── SOURCE DATA
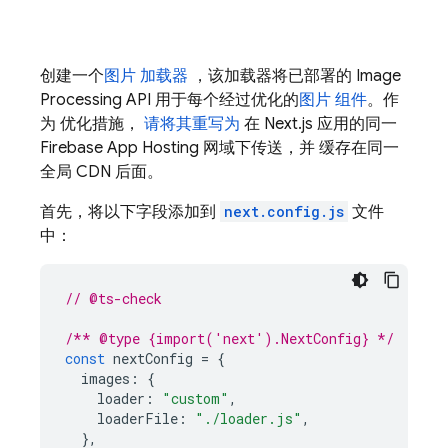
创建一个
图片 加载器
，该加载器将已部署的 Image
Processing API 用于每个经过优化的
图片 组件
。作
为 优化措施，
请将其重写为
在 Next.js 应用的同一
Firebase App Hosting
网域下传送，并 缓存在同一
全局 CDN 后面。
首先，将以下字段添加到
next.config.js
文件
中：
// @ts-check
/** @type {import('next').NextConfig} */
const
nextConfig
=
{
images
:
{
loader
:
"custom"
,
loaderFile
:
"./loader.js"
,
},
────
Please restate the data word for word, leaving out any picture it holds.

创建一个
图片 加载器
，该加载器将已部署的 Image
Processing API 用于每个经过优化的
图片 组件
。作
为 优化措施，
请将其重写为
在 Next.js 应用的同一
Firebase App Hosting
网域下传送，并 缓存在同一
全局 CDN 后面。
首先，将以下字段添加到
next.config.js
文件
中：
// @ts-check
/** @type {import('next').NextConfig} */
const
nextConfig
=
{
images
:
{
loader
:
"custom"
,
loaderFile
:
"./loader.js"
,
},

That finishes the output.